Situational Awareness
:

Simply put, it is self-descriptive: the ability to have a level of self-awareness about your situation in any given game. As town, this manifests as knowing the playerlist synergy in your game (or lack thereof) and having a good feel for what your role in the game will be/needs to be: what role you need to fill, what you need to do. This is from a combination of your role PM, your confidence level in your reads (or lack thereof), and your interactions with your fellow players.

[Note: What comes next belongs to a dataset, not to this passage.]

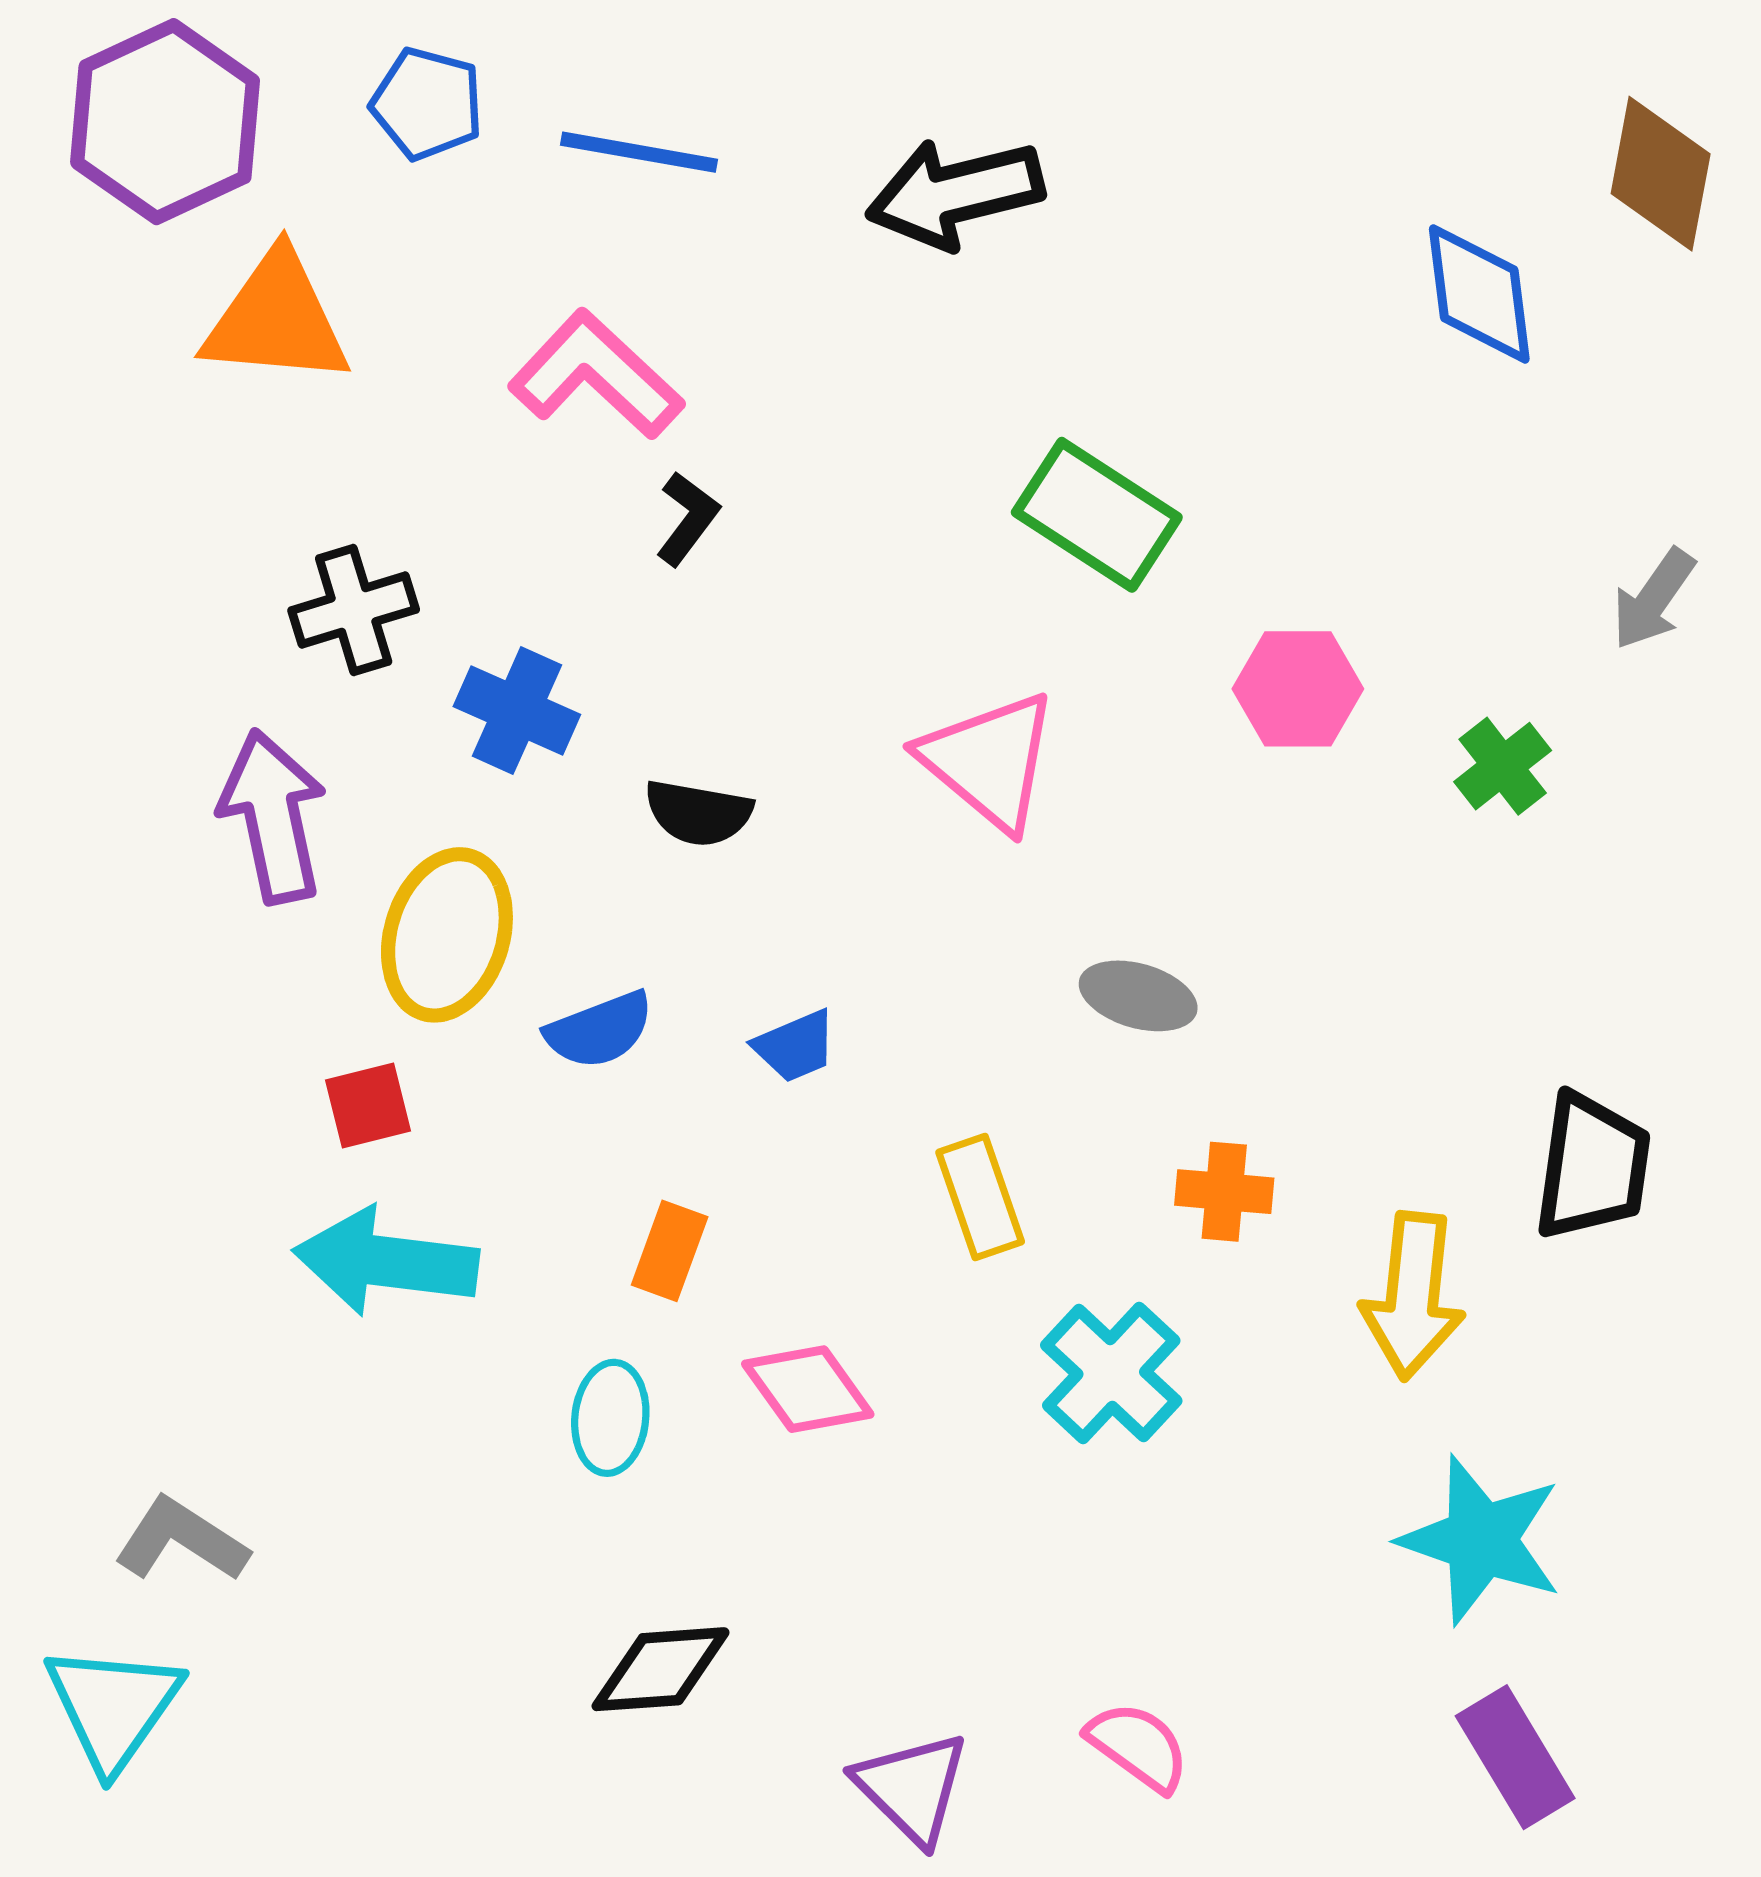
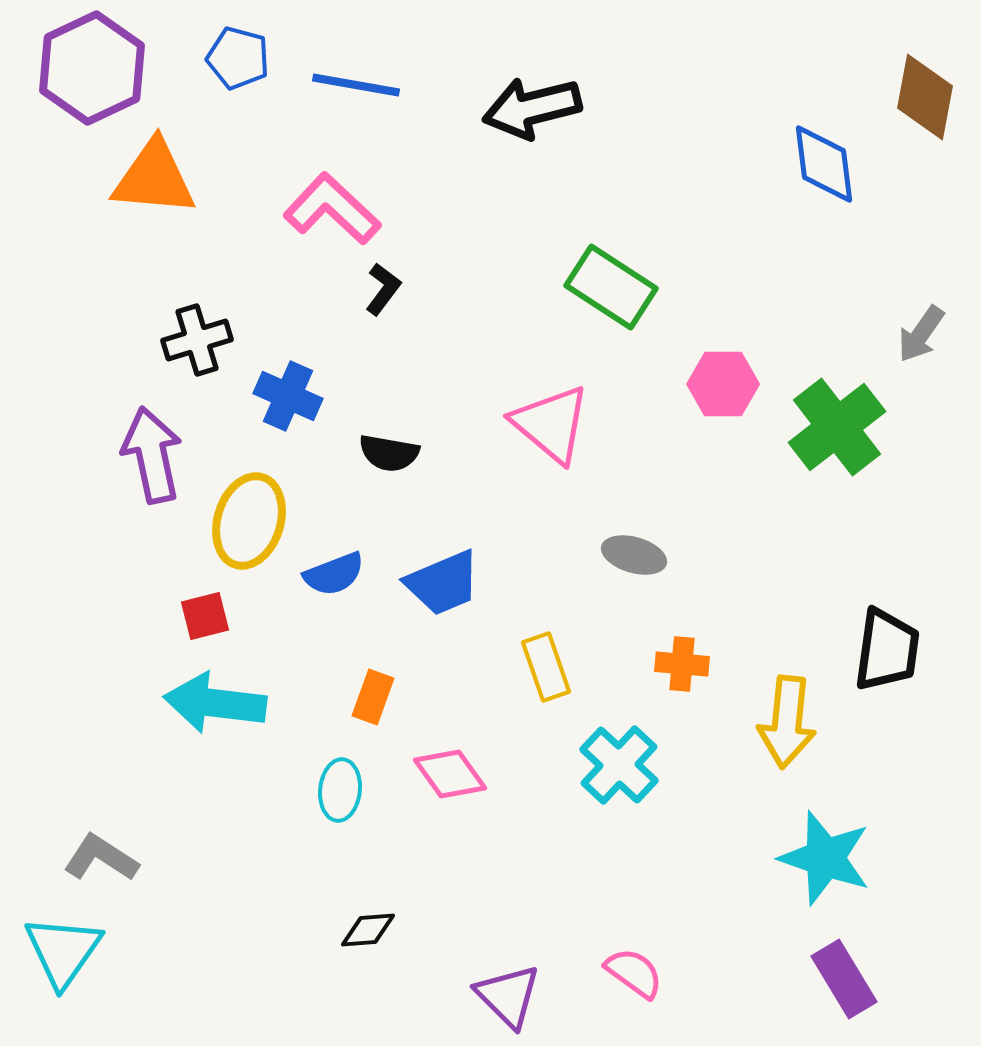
green cross: (1503, 766) -> (837, 427), size x1.8
blue trapezoid: (795, 1046) -> (443, 583), size x1.6
black diamond: (661, 1669) -> (368, 930), size x0.7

As scum, this mainly manifests in psychologically profiling players and creating plans: knowing what the likely obstacles you are to encounter to endgaming town, and producing the best path to overcome said hindrances as quickly as possible. You get a good idea of how players are going to interact with each other, you get a good grip on how your team will play with one another, and then you form a strategy wherein you manipulate circumstances such that events always favor your faction. It is THE most important skill to have as scum, hands-down, because if you lack the awareness to know where you stand in a game, then you fundamentally cannot make decisions be it day or night which move the game in the direction you want.

Psychological Profile
:

More or less exactly what it sounds like: profiling your playerlist. It is a compilation of their meta, which provides you with a predictive algorithm of how they are likely to act in any given game as the given alignment (usually town, because usually you use psychological profiling as scum). This is how you guess how players will act, and interact, with one another. You take everything you know about a player, and then given the introduction of elements you control, you guess what will happen to them.

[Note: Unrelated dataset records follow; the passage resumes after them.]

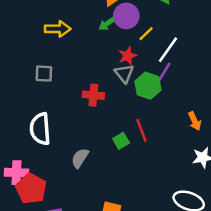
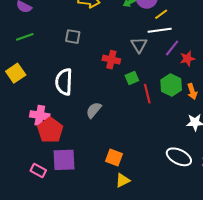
white line: (168, 50) -> (160, 30), moved, turned 40
red star: (128, 56) -> (187, 59), moved
green hexagon: (148, 86) -> (171, 85), moved
green square: (121, 141) -> (132, 78), moved

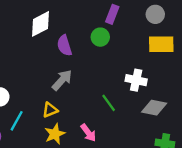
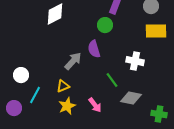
purple semicircle: (64, 45) -> (94, 49), moved
gray diamond: (154, 108) -> (131, 98), moved

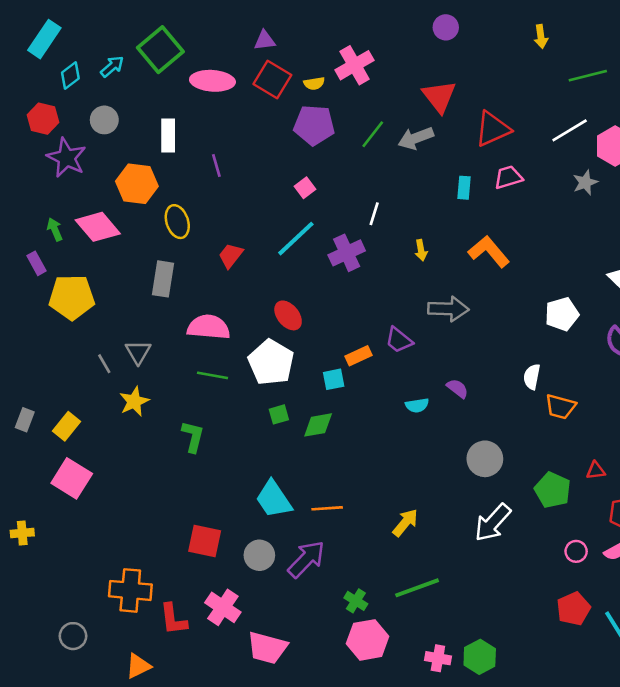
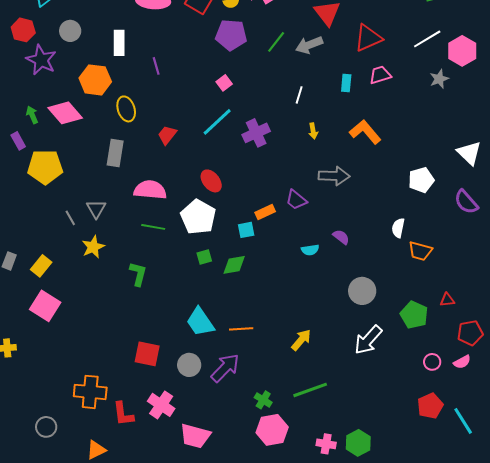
white line: (374, 214) -> (299, 95), moved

This skill isn't useless as town, but it is mostly a tool for scum. It is also exactly that--a tool. It is not infallible because no matter how good your profile of a player is, you cannot perfectly predict their every action. It can and will be wrong. Mostly, you use it to form an initial plan, and then change the plan based off of new data. Profiles, when the skill is mastered, can be adapted on the fly, where when that new data comes in the profile is updated.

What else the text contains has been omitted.